# Companion data preprocessing

This notebook is a recipe for taking HDF inputs and transforming it into a format suitable to the ML module. Use it as a lab before writing dedicated functions to do that.

The following code stylizes the pandas DataFrame for better viewing.

In [None]:
from IPython.core.display import HTML
css = open('style-table.css').read() + open('style-notebook.css').read()
HTML('<style>{}</style>'.format(css))

## Playground

#### The imports

In [None]:
import h5py
import pandas as pd
import geopandas as gpd
import pathlib2 as pl

#### Pandas options

In [None]:
pd.set_option('display.max_colwidth', 100)
pd.set_option('display.max_rows', 200)
pd.set_option('display.max_columns', 6)
pd.set_option('display.width', 1000)

#### The input and output paths

In [None]:
# INPUT_PATH = pl.Path("../hdf_data/")
INPUT_PATH = pl.Path("/Volumes/CompanionEx/Data/hdf/")
OUTPUT_PATH = pl.Path("/Volumes/CompanionEx/Data/dfs/")
# OUTPUT_PATH = pl.Path("../dfs_data/")

INPUT_PATH = INPUT_PATH.absolute()
OUTPUT_PATH = OUTPUT_PATH.absolute()

#### Selecting files

In [None]:
files = INPUT_PATH.glob('*.hdf')
filepath = next(files)

In [None]:
print(filepath)

#### Inspecting a file

In [None]:
f = h5py.File(str(filepath), "r")

In [None]:
f.attrs.items()

In [None]:
measurement_sites = f.iteritems()

In [None]:
_, site_group = next(measurement_sites)
site_group

In [None]:
site_measurements = site_group.iteritems()

In [None]:
_, measurement = next(site_measurements)
measurement

In [None]:
measurement[:,:]

In [None]:
measurement.attrs.keys()

In [None]:
units = measurement.attrs['units'].split(", ")
units

In [None]:
measurement.value

#### Converting to a pandas DataFrame

In [None]:
df = pd.DataFrame(data=measurement.value, columns=units).drop(['timestamp_end'], axis=1)

In [None]:
df.head()

In [None]:
df['timestamp_start'] = df['timestamp_start'].astype('int64')
df.head()

#### Convert timestamps to datetime indexes

See http://stackoverflow.com/questions/12251483/idiomatic-way-to-parse-posix-timestamps-in-pandas for this hint.

In [None]:
df['datetime_start'] = df['timestamp_start'].astype('M8[s]')
df.set_index(['datetime_start'], inplace=True)
df.head()

#### Add measurement site as categorical

In [None]:
df['site'] = site_group.name[1:]  # the group name has an annoying lead "/"
df['site'] = df['site'].astype('category')
df.head()

Look at the size!

In [None]:
df.info()

## Testing out a functional implementation

#### Import the implementation

First we change to the directory with the packages.

In [None]:
%cd '../src/'

Now import the preprocessor module `pp`.

In [None]:
from predictor.pp import preprocessing_generator

The main advantage of using the preprocessor as a python module is that we have also available the
`preprocessing_generator` function.
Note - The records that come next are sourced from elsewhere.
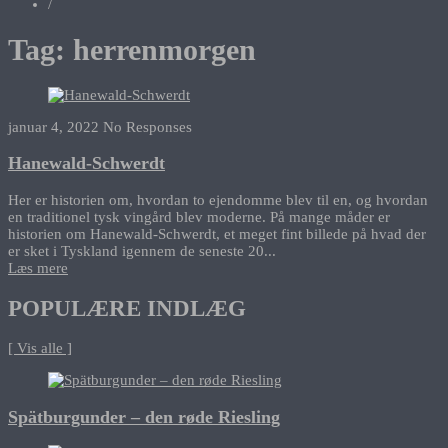
/
Tag:
herrenmorgen
januar 4, 2022
No Responses
Hanewald-Schwerdt
Her er historien om, hvordan to ejendomme blev til en, og hvordan
en traditionel tysk vingård blev moderne. På mange måder er
historien om Hanewald-Schwerdt, et meget fint billede på hvad der
er sket i Tyskland igennem de seneste 20...
Læs mere
POPULÆRE INDLÆG
[ Vis alle ]
Spätburgunder – den røde Riesling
Check it out. But note that it might take quite some time to process a `DataFrame`.

In [None]:
preprocessing_generator?

This return a *generator* object which we can iterate over for better performance.

In [None]:
INPUT_PATH

In [None]:
dfs_gen = preprocessing_generator(input=INPUT_PATH)

In [None]:
df = next(dfs_gen)
df.head()